# Your task
Please return each record exactly as it stands.

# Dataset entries
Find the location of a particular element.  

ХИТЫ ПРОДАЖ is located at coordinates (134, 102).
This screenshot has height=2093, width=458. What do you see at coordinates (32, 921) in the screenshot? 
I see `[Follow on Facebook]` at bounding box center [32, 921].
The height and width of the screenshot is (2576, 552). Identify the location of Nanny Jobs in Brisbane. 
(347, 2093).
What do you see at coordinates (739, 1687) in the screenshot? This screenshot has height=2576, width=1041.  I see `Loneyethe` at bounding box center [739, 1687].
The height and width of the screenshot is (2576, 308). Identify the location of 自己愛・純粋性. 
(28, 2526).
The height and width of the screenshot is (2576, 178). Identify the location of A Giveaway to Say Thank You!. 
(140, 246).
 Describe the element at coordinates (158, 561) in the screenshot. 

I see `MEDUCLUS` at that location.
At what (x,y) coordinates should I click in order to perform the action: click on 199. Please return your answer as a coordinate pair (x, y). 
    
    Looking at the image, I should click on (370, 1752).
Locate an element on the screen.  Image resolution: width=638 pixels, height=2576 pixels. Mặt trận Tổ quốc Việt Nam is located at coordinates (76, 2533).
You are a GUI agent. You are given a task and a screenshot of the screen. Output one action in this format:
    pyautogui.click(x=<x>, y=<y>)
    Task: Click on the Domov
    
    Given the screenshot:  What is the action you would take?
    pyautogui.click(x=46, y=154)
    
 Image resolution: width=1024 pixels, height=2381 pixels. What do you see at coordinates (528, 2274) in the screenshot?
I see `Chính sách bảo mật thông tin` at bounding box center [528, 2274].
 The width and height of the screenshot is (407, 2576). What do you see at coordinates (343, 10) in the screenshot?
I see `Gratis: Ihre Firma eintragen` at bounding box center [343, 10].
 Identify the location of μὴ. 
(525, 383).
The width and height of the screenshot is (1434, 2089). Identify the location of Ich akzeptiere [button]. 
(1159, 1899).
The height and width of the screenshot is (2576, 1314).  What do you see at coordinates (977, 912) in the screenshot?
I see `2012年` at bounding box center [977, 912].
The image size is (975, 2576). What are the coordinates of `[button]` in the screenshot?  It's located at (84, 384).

# Exercise response
Find the location of a particular element.  

ХИТЫ ПРОДАЖ is located at coordinates (134, 102).
This screenshot has height=2093, width=458. What do you see at coordinates (32, 921) in the screenshot? 
I see `[Follow on Facebook]` at bounding box center [32, 921].
The height and width of the screenshot is (2576, 552). Identify the location of Nanny Jobs in Brisbane. 
(347, 2093).
What do you see at coordinates (739, 1687) in the screenshot? This screenshot has height=2576, width=1041.  I see `Loneyethe` at bounding box center [739, 1687].
The height and width of the screenshot is (2576, 308). Identify the location of 自己愛・純粋性. 
(28, 2526).
The height and width of the screenshot is (2576, 178). Identify the location of A Giveaway to Say Thank You!. 
(140, 246).
 Describe the element at coordinates (158, 561) in the screenshot. 

I see `MEDUCLUS` at that location.
At what (x,y) coordinates should I click in order to perform the action: click on 199. Please return your answer as a coordinate pair (x, y). 
    
    Looking at the image, I should click on (370, 1752).
Locate an element on the screen.  Image resolution: width=638 pixels, height=2576 pixels. Mặt trận Tổ quốc Việt Nam is located at coordinates (76, 2533).
You are a GUI agent. You are given a task and a screenshot of the screen. Output one action in this format:
    pyautogui.click(x=<x>, y=<y>)
    Task: Click on the Domov
    
    Given the screenshot:  What is the action you would take?
    pyautogui.click(x=46, y=154)
    
 Image resolution: width=1024 pixels, height=2381 pixels. What do you see at coordinates (528, 2274) in the screenshot?
I see `Chính sách bảo mật thông tin` at bounding box center [528, 2274].
 The width and height of the screenshot is (407, 2576). What do you see at coordinates (343, 10) in the screenshot?
I see `Gratis: Ihre Firma eintragen` at bounding box center [343, 10].
 Identify the location of μὴ. 
(525, 383).
The width and height of the screenshot is (1434, 2089). Identify the location of Ich akzeptiere [button]. 
(1159, 1899).
The height and width of the screenshot is (2576, 1314).  What do you see at coordinates (977, 912) in the screenshot?
I see `2012年` at bounding box center [977, 912].
The image size is (975, 2576). What are the coordinates of `[button]` in the screenshot?  It's located at (84, 384).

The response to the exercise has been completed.